- WHAT IS REQUIRED: Report all lines of the data below that hold the word "actions".

- DATA:
- - -

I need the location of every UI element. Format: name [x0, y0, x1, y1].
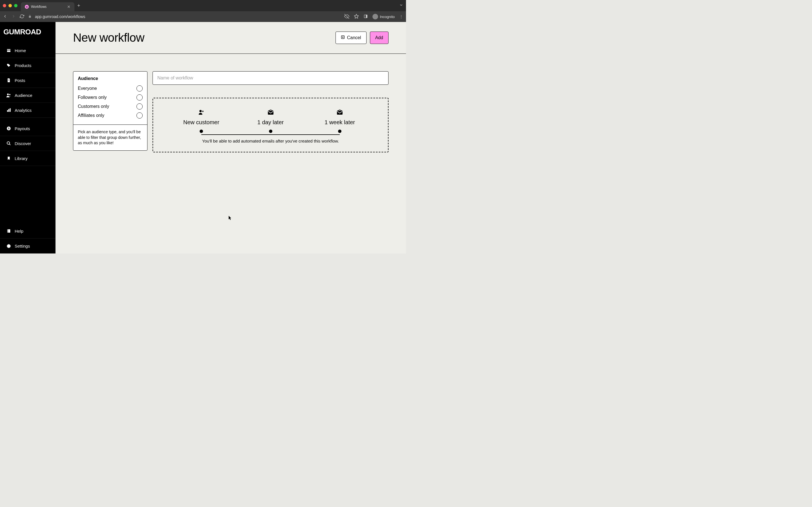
svg-marker-1: [354, 14, 359, 18]
audience-panel: Audience Everyone Followers only Custome…: [73, 71, 147, 152]
workflow-name-input[interactable]: [153, 71, 389, 85]
svg-rect-3: [366, 15, 367, 18]
envelope-icon: [267, 109, 274, 115]
step-label: 1 week later: [324, 119, 355, 126]
svg-text:$: $: [8, 127, 10, 130]
address-bar[interactable]: app.gumroad.com/workflows: [28, 14, 340, 19]
sidebar-item-label: Discover: [15, 141, 31, 146]
sidebar-item-label: Settings: [15, 244, 30, 248]
audience-option-everyone[interactable]: Everyone: [78, 84, 143, 93]
chart-icon: [6, 108, 11, 113]
svg-rect-18: [7, 229, 8, 233]
dollar-icon: $: [6, 126, 11, 131]
forward-button[interactable]: [11, 14, 16, 19]
sidebar-item-label: Home: [15, 48, 26, 53]
logo[interactable]: GUMROAD: [0, 22, 55, 43]
person-plus-icon: [198, 109, 204, 115]
radio-icon[interactable]: [137, 94, 143, 101]
audience-option-followers[interactable]: Followers only: [78, 93, 143, 102]
sidebar-item-discover[interactable]: Discover: [0, 136, 55, 151]
sidebar-item-posts[interactable]: Posts: [0, 73, 55, 88]
sidebar-item-label: Help: [15, 229, 23, 233]
option-label: Followers only: [78, 95, 107, 100]
preview-hint: You'll be able to add automated emails a…: [167, 138, 374, 144]
nav-secondary: $ Payouts Discover Library: [0, 121, 55, 166]
step-label: New customer: [183, 119, 219, 126]
main-content: New workflow Cancel Add Audience: [56, 22, 406, 253]
browser-tab[interactable]: G Workflows ✕: [21, 2, 74, 11]
svg-line-16: [9, 144, 10, 145]
sidebar-item-payouts[interactable]: $ Payouts: [0, 121, 55, 136]
timeline-line: [201, 134, 340, 135]
close-window-button[interactable]: [3, 4, 6, 7]
cancel-label: Cancel: [347, 35, 361, 40]
audience-hint: Pick an audience type, and you'll be abl…: [73, 125, 147, 151]
tag-icon: [6, 63, 11, 68]
radio-icon[interactable]: [137, 86, 143, 92]
url-text: app.gumroad.com/workflows: [35, 14, 85, 19]
header-actions: Cancel Add: [336, 32, 389, 44]
nav-footer: Help Settings: [0, 224, 55, 253]
audience-option-affiliates[interactable]: Affiliates only: [78, 111, 143, 120]
audience-option-customers[interactable]: Customers only: [78, 102, 143, 111]
svg-rect-6: [8, 79, 9, 80]
add-label: Add: [375, 35, 383, 40]
option-label: Affiliates only: [78, 113, 104, 118]
sidebar-item-label: Audience: [15, 93, 33, 98]
close-tab-icon[interactable]: ✕: [67, 4, 70, 9]
gear-icon: [6, 243, 11, 248]
sidebar-item-home[interactable]: Home: [0, 43, 55, 58]
sidebar-item-label: Library: [15, 156, 28, 161]
tab-title: Workflows: [31, 5, 65, 9]
eye-off-icon[interactable]: [344, 14, 349, 20]
page-title: New workflow: [73, 31, 336, 45]
timeline-step-1-week: 1 week later: [306, 109, 374, 133]
workflow-preview: New customer 1 day later: [153, 98, 389, 152]
browser-menu-icon[interactable]: ⋮: [399, 14, 403, 19]
add-button[interactable]: Add: [370, 32, 389, 44]
audience-card: Audience Everyone Followers only Custome…: [73, 71, 147, 151]
radio-icon[interactable]: [137, 112, 143, 119]
minimize-window-button[interactable]: [8, 4, 12, 7]
timeline-dot: [269, 129, 272, 133]
tab-favicon-icon: G: [25, 5, 29, 9]
bookmark-icon: [6, 156, 11, 161]
svg-rect-12: [10, 108, 10, 112]
sidebar-item-label: Posts: [15, 78, 26, 83]
nav-primary: Home Products Posts Audience: [0, 43, 55, 118]
timeline-step-1-day: 1 day later: [237, 109, 305, 133]
back-button[interactable]: [3, 14, 7, 19]
audience-title: Audience: [78, 76, 143, 81]
browser-tab-bar: G Workflows ✕ +: [0, 0, 406, 11]
option-label: Customers only: [78, 104, 109, 109]
maximize-window-button[interactable]: [14, 4, 17, 7]
browser-toolbar: app.gumroad.com/workflows Incognito ⋮: [0, 11, 406, 22]
timeline-dot: [200, 129, 203, 133]
reload-button[interactable]: [20, 14, 24, 19]
timeline-step-new-customer: New customer: [167, 109, 236, 133]
sidebar-item-help[interactable]: Help: [0, 224, 55, 238]
sidebar-item-label: Products: [15, 63, 31, 68]
bookmark-star-icon[interactable]: [354, 14, 359, 20]
sidebar-item-library[interactable]: Library: [0, 151, 55, 166]
lock-icon: [28, 15, 32, 19]
svg-rect-11: [8, 109, 9, 112]
tabs-dropdown-icon[interactable]: [399, 3, 403, 8]
cancel-icon: [341, 35, 345, 40]
sidebar-item-audience[interactable]: Audience: [0, 88, 55, 103]
new-tab-button[interactable]: +: [77, 3, 80, 9]
sidebar: GUMROAD Home Products Posts: [0, 22, 56, 253]
extensions-icon[interactable]: [363, 14, 368, 19]
book-icon: [6, 228, 11, 233]
sidebar-item-products[interactable]: Products: [0, 58, 55, 73]
svg-rect-7: [8, 80, 9, 80]
sidebar-item-analytics[interactable]: Analytics: [0, 103, 55, 118]
svg-rect-10: [7, 110, 8, 112]
sidebar-item-label: Analytics: [15, 108, 32, 113]
browser-extensions: Incognito ⋮: [344, 14, 403, 20]
profile-badge[interactable]: Incognito: [372, 14, 395, 19]
step-label: 1 day later: [257, 119, 284, 126]
radio-icon[interactable]: [137, 103, 143, 110]
cancel-button[interactable]: Cancel: [336, 32, 366, 44]
sidebar-item-settings[interactable]: Settings: [0, 238, 55, 253]
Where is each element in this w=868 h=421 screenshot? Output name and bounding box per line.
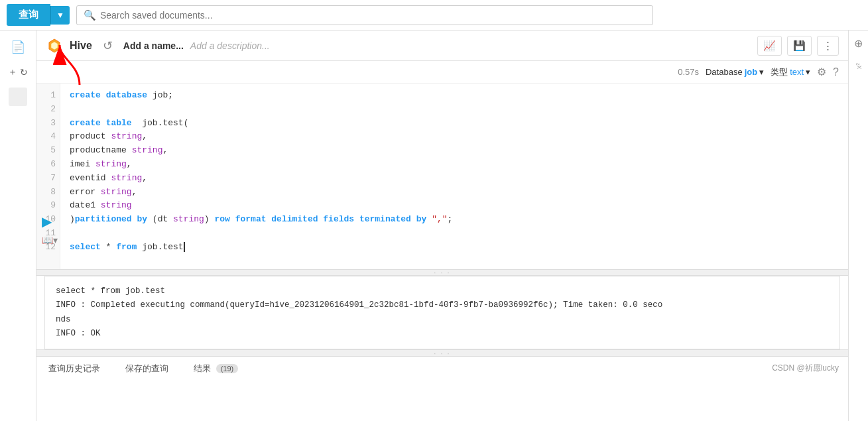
code-editor: 1 2 3 4 5 6 7 8 9 10 11 12 create databa… xyxy=(36,84,848,269)
add-name-placeholder[interactable]: Add a name... xyxy=(123,40,184,51)
type-selector[interactable]: 类型 text ▾ xyxy=(771,66,810,78)
refresh-icon: ↻ xyxy=(20,67,28,78)
tab-query-history[interactable]: 查询历史记录 xyxy=(46,361,103,376)
query-dropdown-button[interactable]: ▼ xyxy=(50,6,70,25)
editor-title: Hive xyxy=(70,40,92,52)
right-sidebar: ⊕ x² xyxy=(848,30,868,421)
results-area: select * from job.test INFO : Completed … xyxy=(44,276,840,349)
right-settings-icon[interactable]: ⊕ xyxy=(854,37,863,50)
more-button[interactable]: ⋮ xyxy=(817,36,839,56)
query-button[interactable]: 查询 xyxy=(7,4,50,26)
sidebar-add-row[interactable]: ＋ ↻ xyxy=(8,66,28,78)
database-label: Database xyxy=(706,67,743,77)
settings-icon[interactable]: ⚙ xyxy=(817,66,826,78)
book-button[interactable]: 📖▾ xyxy=(42,235,58,245)
database-dropdown-icon: ▾ xyxy=(759,67,764,77)
result-line-4: INFO : OK xyxy=(56,327,829,341)
add-desc-placeholder[interactable]: Add a description... xyxy=(190,40,270,51)
bottom-tabs: 查询历史记录 保存的查询 结果 (19) CSDN @祈愿lucky xyxy=(36,356,848,380)
editor-split: 1 2 3 4 5 6 7 8 9 10 11 12 create databa… xyxy=(36,84,848,421)
editor-container: Hive ↺ Add a name... Add a description..… xyxy=(36,30,848,421)
database-value: job xyxy=(745,67,758,77)
execution-time: 0.57s xyxy=(678,67,699,77)
tab-results[interactable]: 结果 (19) xyxy=(191,361,241,376)
plus-icon: ＋ xyxy=(8,66,17,78)
type-dropdown-icon: ▾ xyxy=(806,67,810,77)
type-value: text xyxy=(790,67,804,77)
undo-button[interactable]: ↺ xyxy=(99,37,117,54)
editor-header: Hive ↺ Add a name... Add a description..… xyxy=(36,30,848,61)
result-line-3: nds xyxy=(56,313,829,327)
search-bar: 🔍 xyxy=(76,5,653,25)
help-icon[interactable]: ? xyxy=(833,66,839,78)
right-label: x² xyxy=(855,63,863,69)
code-content[interactable]: create database job; create table job.te… xyxy=(60,84,848,269)
tab-saved-queries[interactable]: 保存的查询 xyxy=(123,361,171,376)
main-area: 📄 ＋ ↻ Hive ↺ Add a name... Add a xyxy=(0,30,868,421)
left-sidebar: 📄 ＋ ↻ xyxy=(0,30,36,421)
search-input[interactable] xyxy=(100,10,646,21)
watermark: CSDN @祈愿lucky xyxy=(772,363,839,374)
database-selector[interactable]: Database job ▾ xyxy=(706,67,764,77)
query-btn-group: 查询 ▼ xyxy=(7,4,70,26)
toolbar-row: 0.57s Database job ▾ 类型 text ▾ ⚙ ? xyxy=(36,61,848,84)
sidebar-preview xyxy=(9,88,27,106)
resize-handle[interactable]: · · · xyxy=(36,269,848,276)
results-count: (19) xyxy=(216,364,239,373)
type-label: 类型 xyxy=(771,66,788,78)
hive-icon xyxy=(46,37,63,54)
result-line-1: select * from job.test xyxy=(56,284,829,298)
chart-button[interactable]: 📈 xyxy=(757,36,782,56)
search-icon: 🔍 xyxy=(84,9,96,21)
top-bar: 查询 ▼ 🔍 xyxy=(0,0,868,30)
save-button[interactable]: 💾 xyxy=(787,36,812,56)
sidebar-documents-icon[interactable]: 📄 xyxy=(8,37,28,57)
run-button[interactable]: ▶ xyxy=(42,213,52,229)
result-line-2: INFO : Completed executing command(query… xyxy=(56,298,829,312)
results-resize-handle[interactable]: · · · xyxy=(36,349,848,356)
header-right-actions: 📈 💾 ⋮ xyxy=(757,36,839,56)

- - -

- SOLUTION FOR THIS TASK:
header-actions: Cancel Add: [336, 32, 389, 44]
header-right-actions: 📈 💾 ⋮ xyxy=(757,36,839,56)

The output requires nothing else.